Reviews

Snowbound

Editorial Staff

Editorial Staff

| London's West End |

14 March 2008

With no plot surprises Snowbound’s startling language and strongly moving performances are like arrows finding their mark.

This is the story of a woman who is not there. Tom’s mother died long ago leaving him to parent his siblings: rake thin media blonde Sally (Sarah Beck Mather) who has flounced off to London, and autistic Alex, needing Tom’s permanent care. The Mother’s doctor becomes extended family, to the increasing agitation of his wife, and when Tom finds love with Mary she too is drawn into the aftermath of lies and love.

As Alex’s therapeutic use of a camcorder turns in to a work for savvy Sally to exploit his material is flashed upon the set; vox pops on the subject of Love. Love, is the play’s theme also; how it can freeze and incapacitate, hold people hostage in the snow, and how only Love can set you free.
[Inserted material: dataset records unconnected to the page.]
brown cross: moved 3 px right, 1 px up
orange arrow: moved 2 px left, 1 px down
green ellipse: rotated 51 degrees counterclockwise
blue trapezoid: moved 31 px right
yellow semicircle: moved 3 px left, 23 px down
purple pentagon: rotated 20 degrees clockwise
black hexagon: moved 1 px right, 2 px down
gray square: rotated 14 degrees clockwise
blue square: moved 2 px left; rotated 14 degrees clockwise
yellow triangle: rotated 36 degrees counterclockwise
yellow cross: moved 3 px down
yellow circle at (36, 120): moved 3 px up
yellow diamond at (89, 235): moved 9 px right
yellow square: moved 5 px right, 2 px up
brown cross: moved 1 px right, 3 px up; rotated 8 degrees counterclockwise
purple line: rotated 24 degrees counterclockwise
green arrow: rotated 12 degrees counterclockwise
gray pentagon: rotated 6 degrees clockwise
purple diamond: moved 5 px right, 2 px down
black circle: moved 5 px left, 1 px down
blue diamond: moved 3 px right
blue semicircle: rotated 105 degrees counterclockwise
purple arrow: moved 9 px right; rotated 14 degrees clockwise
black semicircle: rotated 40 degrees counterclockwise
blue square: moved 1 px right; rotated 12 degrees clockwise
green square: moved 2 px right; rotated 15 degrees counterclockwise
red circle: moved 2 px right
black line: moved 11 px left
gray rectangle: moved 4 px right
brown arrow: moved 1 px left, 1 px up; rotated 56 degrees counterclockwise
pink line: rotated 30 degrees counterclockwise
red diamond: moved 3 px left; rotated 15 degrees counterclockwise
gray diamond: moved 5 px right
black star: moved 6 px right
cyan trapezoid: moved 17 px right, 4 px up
In Ciaran McConville’s prose this has never sounded less banal. Lines reach out and squeeze the heart: “There is a sadness that sits next to joy and watches,” “You talk about grief like it’s something you can put on your CV.” “I could see her sadness. In the corner of her eye. Like a bruise.”

The scenes between doughty, damaged Tom (Sam Hazeldine) and Alex (Karl Davies) – flexed, wrought and earnest down to his very toes – are wonderfully affecting, funny and compelling. With a time-span of a decade, Davies is particularly subtle in charting Alex’s increased confidence and physical maturity throughout. Together they achieve a familial sense that Sarah Beck Mather does not share and not wholly by design. Although the doctor’s storyline seems too tangential, Deborah Thomas shines with quality as his desperately glamorous, enervated wife.

Does it need to be staged, however? Frequent scene changes and the passing of the years make for some clunky staging and Samantha Potter lets some scenes meander. Perhaps the language and even the performances would be better served by a rainy afternoon slot on Radio 4?

At any rate, Debut Theatre Co. should be proud. For a jaded, mid-week West End audience to emerge uncertainly, blinking into the light of the bar, wiping tears from their eyes is a testament to Snowbound. Who knows, it might even be a testament to Love.